# Low Tech RCS breeder tank plant ideas



## Gizmo (Dec 6, 2010)

Two thoughts:

I originally populated my cycling 10 gallon with some Marimo moss balls and a sprig of guppy grass that had been hiding in my main tank. The guppy grass has since broken apart, the leaves have melted, and the stalks have turned brown. My first thought is - why on Earth would guppy grass do that? Here's my water parameters between the two tanks:

30 Gallon (main)
pH 7.0 degrees
Ammonia 0.25 ppm
Nitrite 0 ppm
Nitrate 5 ppm
Temp 76 Fahrenheit
KH 7 degrees
GH 8 degrees
Iron 0.5 ppm
Phosphate 1.0 ppm

10 Gallon RCS breeder
pH 7.8 degrees
Ammonia 0 ppm
Nitrite 0 ppm
Nitrate 80 ppm
Temp 74 Fahrenheit
Haven't tested the other parameters, but can assume GH and KH are same since I don't mess with them and the water in both tanks is out of the same tap.

Would a degree shift in pH and a higher nitrate concentration kill off guppy grass? I was sad to see this and for the life of me cannot figure out why it perished.

Secondly, this leaves my tank pretty bare.

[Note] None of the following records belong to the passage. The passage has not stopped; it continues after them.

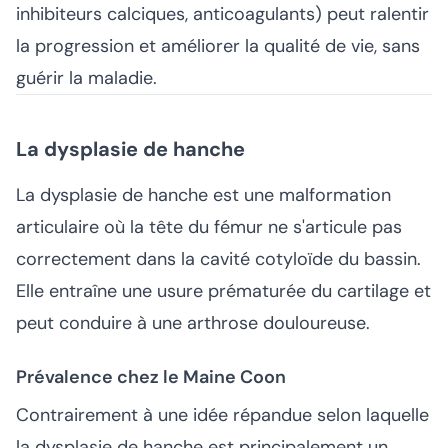
inhibiteurs calciques, anticoagulants) peut ralentir
la progression et améliorer la qualité de vie, sans
guérir la maladie.
La dysplasie de hanche
La dysplasie de hanche est une malformation
articulaire où la tête du fémur ne s'articule pas
correctement dans la cavité cotyloïde du bassin.
Elle entraîne une usure prématurée du cartilage et
peut conduire à une arthrose douloureuse.
Prévalence chez le Maine Coon
Contrairement à une idée répandue selon laquelle
la dysplasie de hanche est principalement un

I'm running a low-tech setup, i.e. no CO2, no ferts, just 2" of Fluorite mixed with blue gravel and two T8 bulbs pushing 40 Watts between the two. What can I add to the tank that is both inexpensive, requires little effort to grow, and Red Cherry Shrimp will love?


----------



## jrman83 (Jul 9, 2010)

Very common for plants to do that when shifting. I hear shrimp love java moss. Can't get any easier to grow than that stuff. My little tiny bit I started with is probably 10-12 times what I started with 2-3 months ago. Hook good lighting up to it and it takes off.


----------



## mfgann (Oct 21, 2010)

My 10G low tech has guppy grass, cabomba, wisteria, java moss, red ludwigia, dwarf sag, corkscrew vals, hygrophilia polyspermia, dwarf hairgrass, and pellia. Plus some *#&$ duckweed.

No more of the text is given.